When he looked at buying a new farrier trailer in 2004, Will Aichele recalls that the substantial cost was daunting. The Hilltown, Pa., farrier was about a dozen years into his shoeing career at the time and felt he was on firmer ground, compared with those early years in which many farriers struggle with establishing a business. He says for a farrier starting a career, a new manufactured rig is a frivolous spend with crippling debt that an immature business shouldn’t absorb. But as a practice matures, the body or trailer will still be a significant spend, but can be a wise investment.

“Absolutely, when I first bought it, I was worried about the cost,” says Aichele. “Looking back 18 years, I’ve shod a lot of horses and paid a lot of bills by using this trailer.”

Aichele worked with Stonewell Bodies to outfit this 4 Star trailer. As soon as he pulled the trailer out of the New York manufacturer’s shop, he began racking up the miles. Earlier in his career, he primarily shod reiners and Western pleasure horses, and had extensive travel to cover those clients.

“When I was working mostly on Quarter Horses, I was on the road 3-4 days a week before returning home,” he says. “I spent a lot of time in this trailer across the country. That was a reason we built the office space in the front of the trailer — a place to manage my business while on the road.”

Aichele doesn’t do as much driving now, able to keep his practice localized to Northeast Pennsylvania. Today, his business focuses on dressage, eventers, hunters and jumpers, and he is able to limit trave — although he covers clients who travel to Ocala, Fla., during the winter show season. 

Investing in Your Business — At the Right Time

Aichele says he thought about comfort while working when considering the purchase. He wanted a trailer that he could minimize downtime in case there was an issue with his truck, but also to work inside it to avoid damp and cold conditions.

“Some farriers in my area worked out of trailers,” he recalls. “I used to look at the negative that trailers were too difficult to get in and out of barns. But then I thought that the more comfortable I am, the better my focus and work are. I examined it and only had one stop where I couldn’t get the truck and trailer into. That barn had two donkey trims, so that was a good reason to drop that account.”

Although the trailer keeps things dry, Aichele relies on a mounted RV propane heater to warm the trailer inside. It runs on a 12-volt system charged by the truck. The added benefit is regulating the temperature for adhesives.

Another advantage of the wide trailer setup is for workflow. Aichele says it helps so he can be at the anvil working, and another farrier can access the power tools or storage, and vice versa.

After nearly 20 years of pulling the trailer, Aichele says the only substantial repair was installing new axles.

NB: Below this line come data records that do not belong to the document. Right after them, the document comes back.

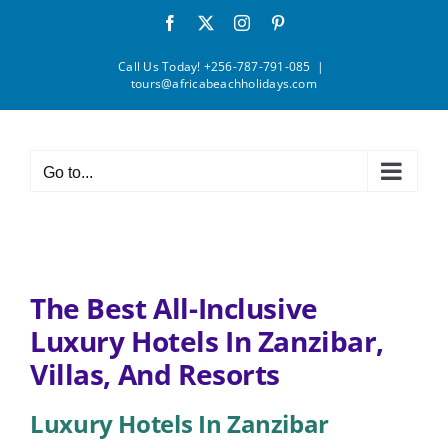
Skip
Facebook
X
Instagram
Pinterest
to
content
Call Us Today! +256-787-791-085
|
tours@africabeachholidays.com
Go to...
The Best All-Inclusive
Luxury Hotels In Zanzibar,
Villas, And Resorts
Luxury Hotels In Zanzibar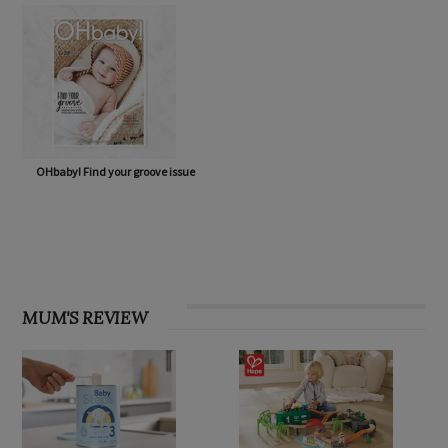
OHbaby! Find your groove issue
MUM'S REVIEW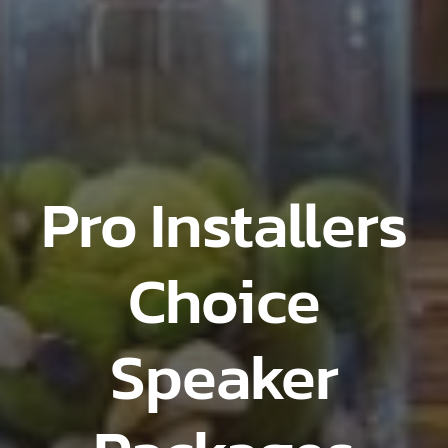
Pro Installers
Choice
Speaker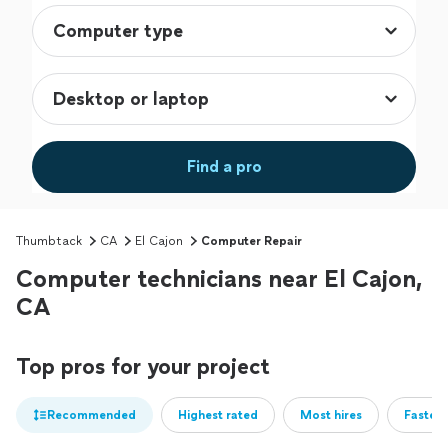
Find a pro
Thumbtack
CA
El Cajon
Computer Repair
Computer technicians near El Cajon,
CA
Top pros for your project
Recommended
Highest rated
Most hires
Fastest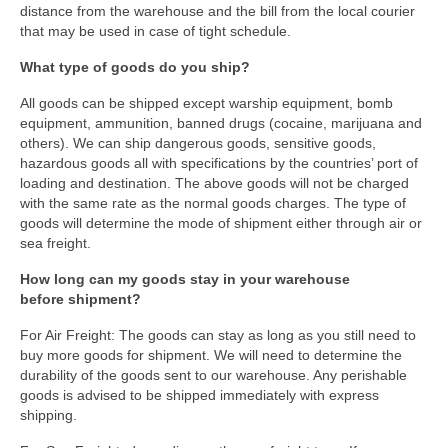
distance from the warehouse and the bill from the local courier
that may be used in case of tight schedule.
What type of goods do you ship?
All goods can be shipped except warship equipment, bomb
equipment, ammunition, banned drugs (cocaine, marijuana and
others). We can ship dangerous goods, sensitive goods,
hazardous goods all with specifications by the countries’ port of
loading and destination. The above goods will not be charged
with the same rate as the normal goods charges. The type of
goods will determine the mode of shipment either through air or
sea freight.
How long can my goods stay in your warehouse
before shipment?
For Air Freight: The goods can stay as long as you still need to
buy more goods for shipment. We will need to determine the
durability of the goods sent to our warehouse. Any perishable
goods is advised to be shipped immediately with express
shipping.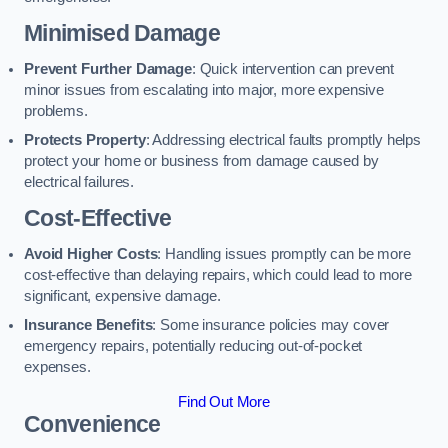
Minimised Damage
Prevent Further Damage
: Quick intervention can prevent
minor issues from escalating into major, more expensive
problems.
Protects Property
: Addressing electrical faults promptly helps
protect your home or business from damage caused by
electrical failures.
Cost-Effective
Avoid Higher Costs
: Handling issues promptly can be more
cost-effective than delaying repairs, which could lead to more
significant, expensive damage.
Insurance Benefits
: Some insurance policies may cover
emergency repairs, potentially reducing out-of-pocket
expenses.
Find Out More
Convenience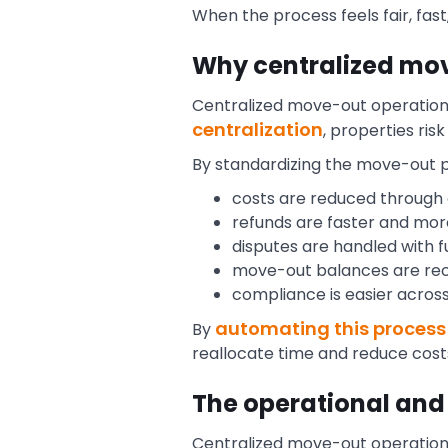
When the process feels fair, fas
Why centralized mo
Centralized move-out operations g
centralization
, properties ri
By standardizing the move-out 
costs are reduced through
refunds are faster and mo
disputes are handled with ful
move-out balances are rec
compliance is easier across 
automating this process
By
reallocate time and reduce cost
The operational and
Centralized move-out operatio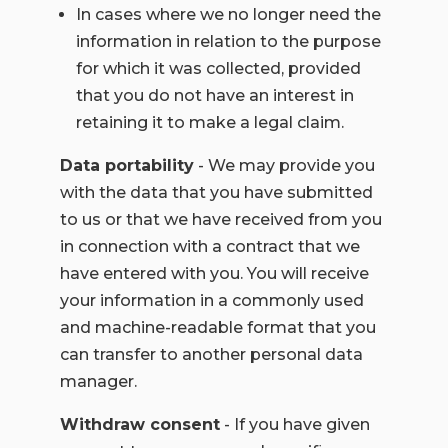
In cases where we no longer need the
information in relation to the purpose
for which it was collected, provided
that you do not have an interest in
retaining it to make a legal claim.
Data portability
- We may provide you
with the data that you have submitted
to us or that we have received from you
in connection with a contract that we
have entered with you. You will receive
your information in a commonly used
and machine-readable format that you
can transfer to another personal data
manager.
Withdraw consent
- If you have given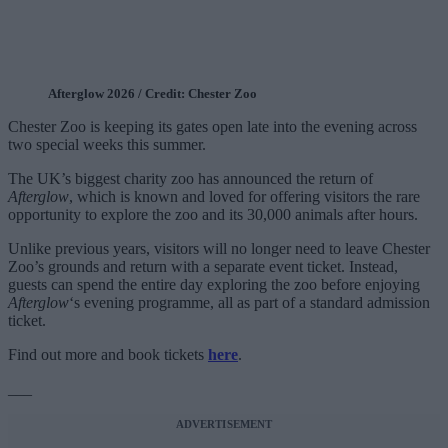
Afterglow 2026 / Credit: Chester Zoo
Chester Zoo is keeping its gates open late into the evening across
two special weeks this summer.
The UK’s biggest charity zoo has announced the return of
Afterglow
, which is known and loved for offering visitors the rare
opportunity to explore the zoo and its 30,000 animals after hours.
Unlike previous years, visitors will no longer need to leave Chester
Zoo’s grounds and return with a separate event ticket. Instead,
guests can spend the entire day exploring the zoo before enjoying
Afterglow
‘s evening programme, all as part of a standard admission
ticket.
Find out more and book tickets
here
.
___
ADVERTISEMENT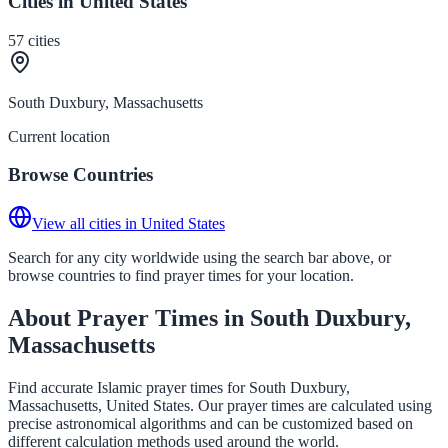
Cities in United States
57
cities
South Duxbury, Massachusetts
Current location
Browse Countries
View all cities in United States
Search for any city worldwide using the search bar above, or
browse countries to find prayer times for your location.
About Prayer Times in South Duxbury,
Massachusetts
Find accurate Islamic prayer times for South Duxbury,
Massachusetts, United States. Our prayer times are calculated using
precise astronomical algorithms and can be customized based on
different calculation methods used around the world.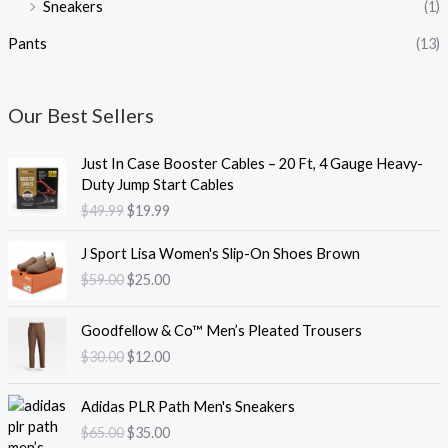
Sneakers
(1)
Pants
(13)
Our Best Sellers
O
C
Just In Case Booster Cables – 20 Ft, 4 Gauge Heavy-
r
u
Duty Jump Start Cables
i
r
$
49.99
$
19.99
g
r
i
e
O
C
J Sport Lisa Women's Slip-On Shoes Brown
n
n
r
u
$
59.00
$
25.00
a
t
i
r
l
p
g
r
O
C
p
r
i
e
Goodfellow & Co™ Men’s Pleated Trousers
r
u
r
i
n
n
$
30.00
$
12.00
i
r
i
c
a
t
g
r
c
e
l
p
O
C
i
e
e
i
Adidas PLR Path Men's Sneakers
p
r
r
u
n
n
w
s
$
65.00
$
35.00
r
i
i
r
a
t
a
: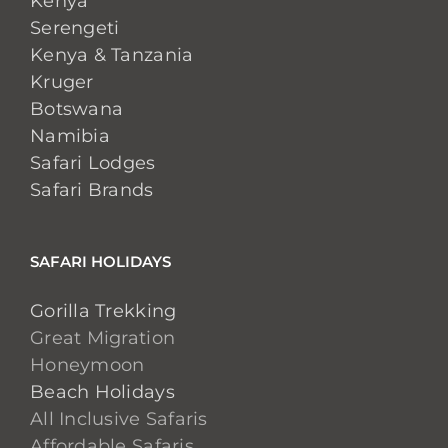
Kenya
Serengeti
Kenya & Tanzania
Kruger
Botswana
Namibia
Safari Lodges
Safari Brands
SAFARI HOLIDAYS
Gorilla Trekking
Great Migration
Honeymoon
Beach Holidays
All Inclusive Safaris
Affordable Safaris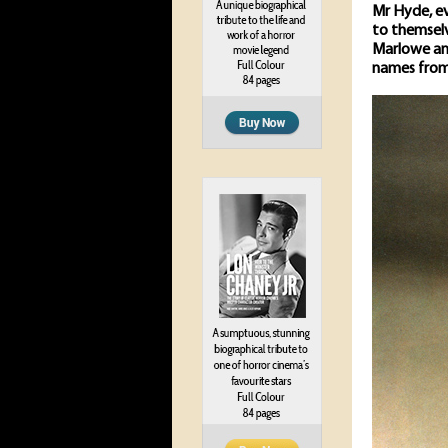
Mr Hyde, ev
to themselv
Marlowe and
names from 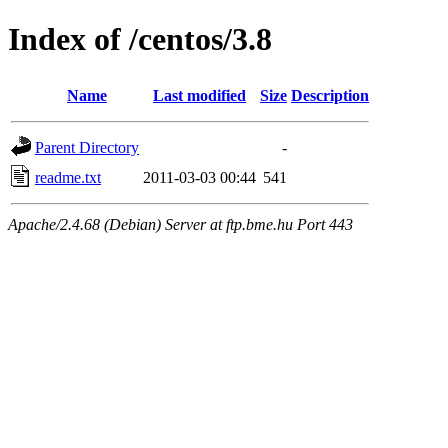
Index of /centos/3.8
Name
Last modified
Size
Description
Parent Directory
-
readme.txt
2011-03-03 00:44
541
Apache/2.4.68 (Debian) Server at ftp.bme.hu Port 443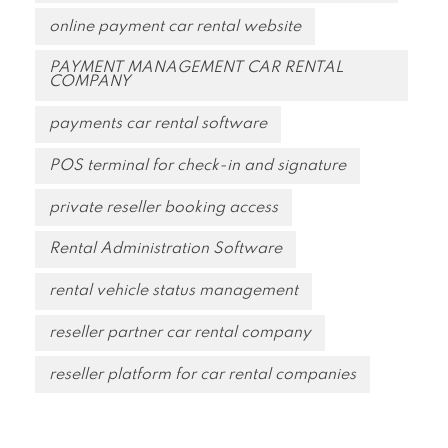
online payment car rental website
PAYMENT MANAGEMENT CAR RENTAL
COMPANY
payments car rental software
POS terminal for check-in and signature
private reseller booking access
Rental Administration Software
rental vehicle status management
reseller partner car rental company
reseller platform for car rental companies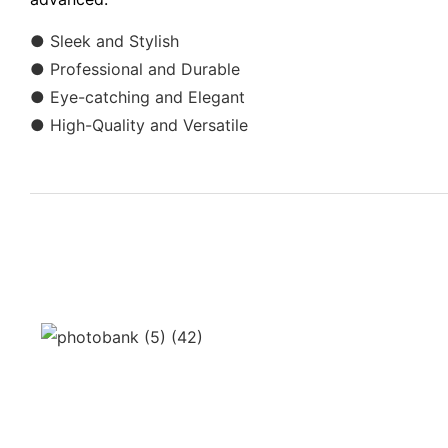
● Sleek and Stylish
● Professional and Durable
● Eye-catching and Elegant
● High-Quality and Versatile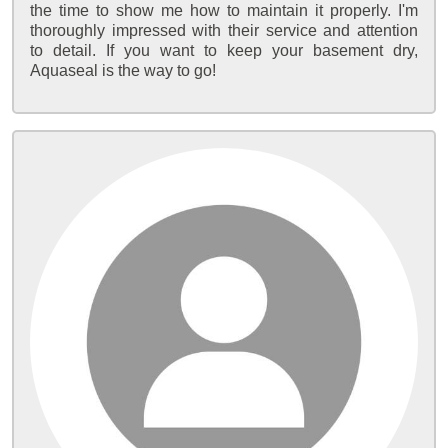
the time to show me how to maintain it properly. I'm
thoroughly impressed with their service and attention
to detail. If you want to keep your basement dry,
Aquaseal is the way to go!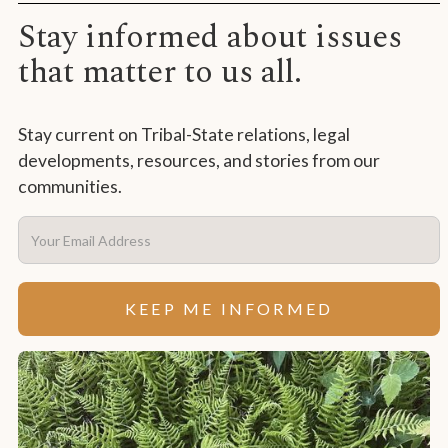
Stay informed about issues
that matter to us all.
Stay current on Tribal-State relations, legal
developments, resources, and stories from our
communities.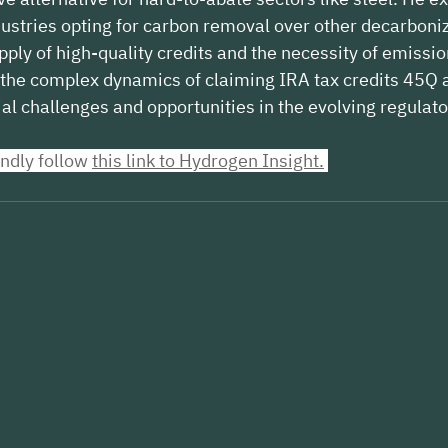
ustries opting for carbon removal over other decarboni
pply of high-quality credits and the necessity of emissio
the complex dynamics of claiming IRA tax credits 45Q a
ial challenges and opportunities in the evolving regulat
indly follow 
this link to Hydrogen Insight
.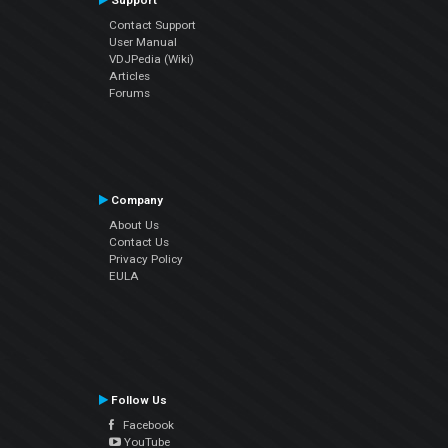
Support
Contact Support
User Manual
VDJPedia (Wiki)
Articles
Forums
Company
About Us
Contact Us
Privacy Policy
EULA
Follow Us
Facebook
YouTube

Even with that — and no plans on replacing the trailer — the farrier says he’s had a great return on investment.

“Of course, the trailer doesn’t have an odometer, but since 2004, I’ve logged the miles on the trucks that I’ve swapped about every 3 years. I work with another farrier, Steve Hunsberger, who also uses it. Maybe it is just under a million or just over, but it is the neighborhood.

“We can enter this trade with a minimal investment. For example, my first shoeing rig was a Jeep Comanche pick-up with a junkyard cap that I modified. Looking back at where I was when I bought this trailer, I made a decision to invest everything I had in my business because that was all I had. The trailer is quality and now there are no payments. When farriers invest in our businesses earlier, the wise investment will pay dividends long-term. I did struggle early to pay for it, but never regretted making this decision. Now that it is paid off, I look back and see that was smart business decision.”